I have been looking for a long time a good setup for my OAG.
I'll try to do a french to help french language people.
You'll be in the Credits for sure
I am very pleased you found this helpful!! Thanks very much for watching!
Ray
55mm from the flat side (telecsope side) of the OAG, yes, but more importantly 75mm from the flattener (not all of them but a lot of flatteners demands that back focus), that's what's important.
For Esprit 120ED owners : carefull, and check if the male part of extender tube (piece "3b" in page 7 of the owner's manual that comes just after the flattener, and sometimes composed of 2 parts screwed together) can be screwed in completely : mine was too long, and, not only once screwed in the OAG, it was impossible to move the stalk of the OAG, but the OAG was tilted and the backfocus wrong (too long) !

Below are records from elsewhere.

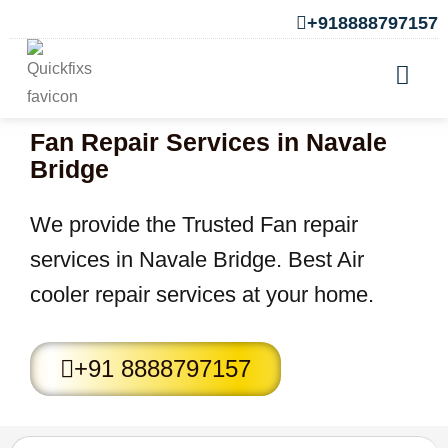
+918888797157
Fan Repair Services in Navale
Bridge
We provide the Trusted Fan repair
services in Navale Bridge. Best Air
cooler repair services at your home.
+91 8888797157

=> I had to sand the male part of the piece "3b" with a sand paper (it's aluminium and easy to sand), about 1mm.
Even now, if I want a correct backfocus, I have to sand the flat side of the OAG by about 0.5mm...
Many thanks for the info, and for watching!!
Cheers
Ray
That’s the ZWO OAG, I believe. I thought they could only accept mini (1.25”) cameras, but that look full sized. Am I mistaken?
Mine is set up for an m42 thread but it accepts T2 and m42 adapters..so i can fit pretty much any astro camera!!! Hooe that helps, and thanks so much for watching!! Cheers, Ray.